---------- INPUT FOR THIS TASK ----------
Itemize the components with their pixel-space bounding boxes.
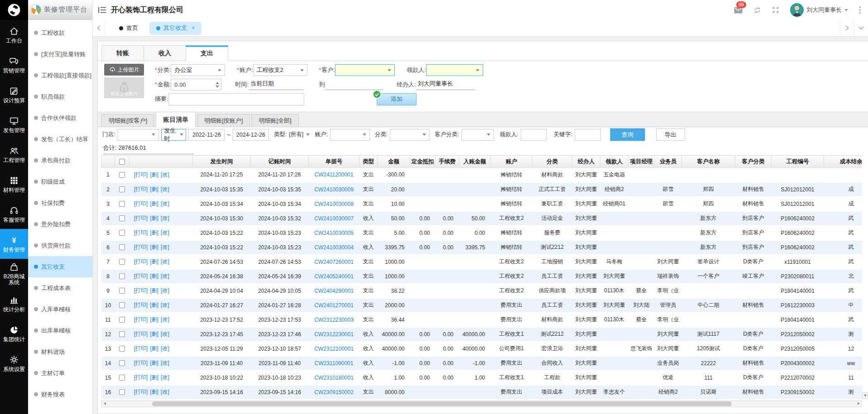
subtab-account-list[interactable]: 账目清单 — [156, 112, 196, 127]
row-checkbox[interactable] — [119, 302, 125, 308]
delete-link[interactable]: [删] — [150, 345, 158, 352]
sidebar-item-工程成本表[interactable]: 工程成本表 — [28, 277, 92, 299]
doc-number[interactable]: CW2312230001 — [309, 327, 360, 342]
header-业务员[interactable]: 业务员 — [655, 156, 682, 168]
rail-item-客服管理[interactable]: 客服管理 — [0, 199, 28, 229]
sidebar-item-主材订单[interactable]: 主材订单 — [28, 362, 92, 384]
sidebar-item-工程收款[interactable]: 工程收款 — [28, 22, 92, 43]
scroll-right-button[interactable] — [855, 401, 862, 407]
sidebar-item-职级提成[interactable]: 职级提成 — [28, 171, 92, 192]
rail-item-工作台[interactable]: 工作台 — [0, 20, 28, 50]
print-link[interactable]: [打印] — [134, 200, 148, 207]
date-mode-select[interactable]: 发生时 — [161, 129, 186, 141]
header-成本结余[interactable]: 成本结余 — [824, 156, 863, 168]
print-link[interactable]: [打印] — [134, 229, 148, 236]
fullscreen-icon[interactable] — [772, 6, 779, 14]
tabs-scroll-left-button[interactable] — [93, 20, 105, 36]
edit-link[interactable]: [改] — [161, 200, 169, 207]
row-checkbox[interactable] — [119, 375, 125, 381]
print-link[interactable]: [打印] — [134, 302, 148, 308]
tabs-scroll-right-button[interactable] — [840, 20, 854, 36]
image-placeholder[interactable]: 暂未上传图片 — [104, 77, 144, 98]
edit-link[interactable]: [改] — [161, 389, 169, 395]
sidebar-item-职员领款[interactable]: 职员领款 — [28, 86, 92, 107]
payee-select[interactable] — [426, 64, 483, 76]
store-select[interactable] — [117, 129, 159, 141]
amount-input[interactable]: 0.00 — [171, 79, 221, 90]
subtab-detail-by-account[interactable]: 明细账[按账户] — [197, 114, 250, 127]
doc-number[interactable]: CW2411200001 — [309, 168, 360, 182]
doc-number[interactable]: CW2404290001 — [309, 284, 360, 298]
collapse-menu-icon[interactable] — [98, 6, 106, 14]
row-checkbox[interactable] — [119, 288, 125, 294]
print-link[interactable]: [打印] — [134, 258, 148, 265]
header-类型[interactable]: 类型 — [360, 156, 378, 168]
header-客户分类[interactable]: 客户分类 — [735, 156, 772, 168]
row-checkbox[interactable] — [119, 389, 125, 395]
row-checkbox[interactable] — [119, 244, 125, 250]
sidebar-item-社保扣费[interactable]: 社保扣费 — [28, 192, 92, 214]
scroll-left-button[interactable] — [101, 401, 108, 407]
header-分类[interactable]: 分类 — [532, 156, 572, 168]
header-手续费[interactable]: 手续费 — [436, 156, 459, 168]
print-link[interactable]: [打印] — [134, 389, 148, 395]
edit-link[interactable]: [改] — [161, 258, 169, 265]
sidebar-item-材料进场[interactable]: 材料进场 — [28, 341, 92, 362]
tab-home[interactable]: 首页 — [112, 22, 145, 35]
subtab-detail-by-customer[interactable]: 明细账[按客户] — [101, 114, 154, 127]
print-link[interactable]: [打印] — [134, 287, 148, 294]
delete-link[interactable]: [删] — [150, 360, 158, 366]
tab-close-icon[interactable]: × — [192, 25, 195, 31]
edit-link[interactable]: [改] — [161, 345, 169, 352]
edit-link[interactable]: [改] — [161, 374, 169, 381]
type-select[interactable]: [所有] — [289, 131, 310, 138]
print-link[interactable]: [打印] — [134, 273, 148, 279]
user-menu[interactable]: 刘大同董事长 — [790, 3, 848, 17]
delete-link[interactable]: [删] — [150, 171, 158, 178]
doc-number[interactable]: CW2310180001 — [309, 371, 360, 385]
add-button[interactable]: 添加 — [377, 93, 417, 105]
time-to-input[interactable] — [325, 79, 383, 90]
category-select[interactable]: 办公室 — [171, 64, 225, 76]
header-发生时间[interactable]: 发生时间 — [193, 156, 251, 168]
print-link[interactable]: [打印] — [134, 316, 148, 323]
edit-link[interactable]: [改] — [161, 316, 169, 323]
horizontal-scrollbar-thumb[interactable] — [152, 401, 732, 406]
header-金额[interactable]: 金额 — [378, 156, 410, 168]
header-客户名称[interactable]: 客户名称 — [682, 156, 735, 168]
edit-link[interactable]: [改] — [161, 229, 169, 236]
print-link[interactable]: [打印] — [134, 360, 148, 366]
doc-number[interactable]: CW2410030005 — [309, 226, 360, 240]
edit-link[interactable]: [改] — [161, 331, 169, 337]
print-link[interactable]: [打印] — [134, 171, 148, 178]
row-checkbox[interactable] — [119, 331, 125, 337]
rail-item-财务管理[interactable]: ¥财务管理 — [0, 229, 28, 259]
doc-number[interactable]: CW2312100001 — [309, 342, 360, 356]
delete-link[interactable]: [删] — [150, 200, 158, 207]
print-link[interactable]: [打印] — [134, 331, 148, 337]
delete-link[interactable]: [删] — [150, 229, 158, 236]
delete-link[interactable]: [删] — [150, 215, 158, 221]
row-checkbox[interactable] — [119, 317, 125, 323]
rail-item-统计分析[interactable]: 统计分析 — [0, 289, 28, 319]
header-入账金额[interactable]: 入账金额 — [459, 156, 491, 168]
category-filter-select[interactable] — [390, 129, 430, 141]
upload-image-button[interactable]: 上传图片 — [104, 64, 144, 76]
tab-other-income-expense[interactable]: 其它收支 × — [149, 22, 201, 35]
export-button[interactable]: 导出 — [656, 128, 685, 141]
doc-number[interactable]: CW2311090001 — [309, 356, 360, 371]
header-经办人[interactable]: 经办人 — [572, 156, 600, 168]
select-all-checkbox[interactable] — [119, 159, 125, 165]
doc-number[interactable]: CW2410030008 — [309, 197, 360, 211]
print-link[interactable]: [打印] — [134, 345, 148, 352]
header-单据号[interactable]: 单据号 — [309, 156, 360, 168]
delete-link[interactable]: [删] — [150, 273, 158, 279]
row-checkbox[interactable] — [119, 259, 125, 265]
subtab-detail-all[interactable]: 明细账[全部] — [251, 114, 298, 127]
rail-item-B2B商城系统[interactable]: B2B商城系统 — [0, 259, 28, 289]
payee-filter-input[interactable] — [521, 129, 547, 141]
rail-item-系统设置[interactable]: 系统设置 — [0, 348, 28, 378]
keyword-input[interactable] — [575, 129, 601, 141]
doc-number[interactable]: CW2312230003 — [309, 313, 360, 327]
rail-item-营销管理[interactable]: 营销管理 — [0, 50, 28, 80]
----------
=== TASK REQUIREMENTS ===
Some lines of the records may contain the string "menu". State how many do, as a number alone.

=== EXERCISE ANSWER ===
2